BRIEF: Could you set down exactly the lines of the data below, starting at the one that holds "createSharedComposable" and ending at the one that holds "useRefHistory", both included, and only those?

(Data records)
--------
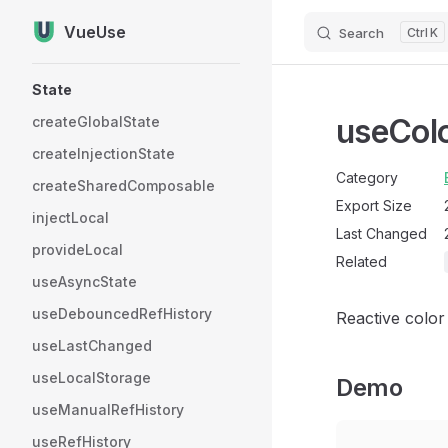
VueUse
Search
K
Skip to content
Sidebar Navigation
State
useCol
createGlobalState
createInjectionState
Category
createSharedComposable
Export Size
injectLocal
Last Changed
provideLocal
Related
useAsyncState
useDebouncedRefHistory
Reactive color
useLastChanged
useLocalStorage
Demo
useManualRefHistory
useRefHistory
--------
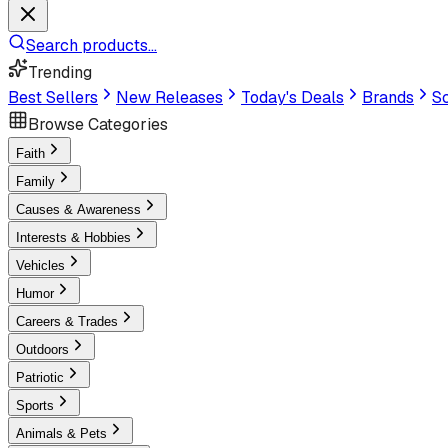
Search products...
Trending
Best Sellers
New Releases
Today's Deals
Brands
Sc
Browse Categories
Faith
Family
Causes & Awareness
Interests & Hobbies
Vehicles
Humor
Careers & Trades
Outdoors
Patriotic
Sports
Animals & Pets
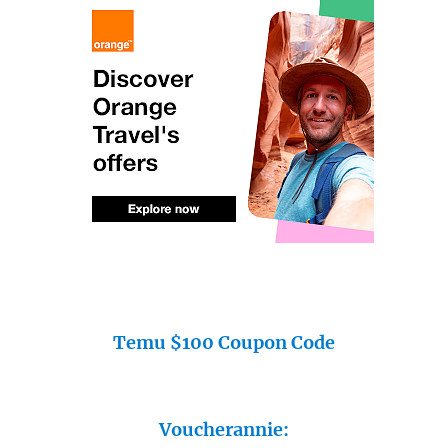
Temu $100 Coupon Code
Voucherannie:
--------
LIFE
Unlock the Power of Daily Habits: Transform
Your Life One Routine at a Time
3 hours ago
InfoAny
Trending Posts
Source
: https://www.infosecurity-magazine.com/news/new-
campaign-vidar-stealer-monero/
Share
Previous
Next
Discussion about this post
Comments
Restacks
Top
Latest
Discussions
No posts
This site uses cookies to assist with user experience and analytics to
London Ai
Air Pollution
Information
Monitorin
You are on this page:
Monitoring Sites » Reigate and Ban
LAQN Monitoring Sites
--------
WRITTEN ANSWER:
createSharedComposable
Export Size
injectLocal
Last Changed
provideLocal
Related
useAsyncState
useDebouncedRefHistory
Reactive color
useLastChanged
useLocalStorage
Demo
useManualRefHistory
useRefHistory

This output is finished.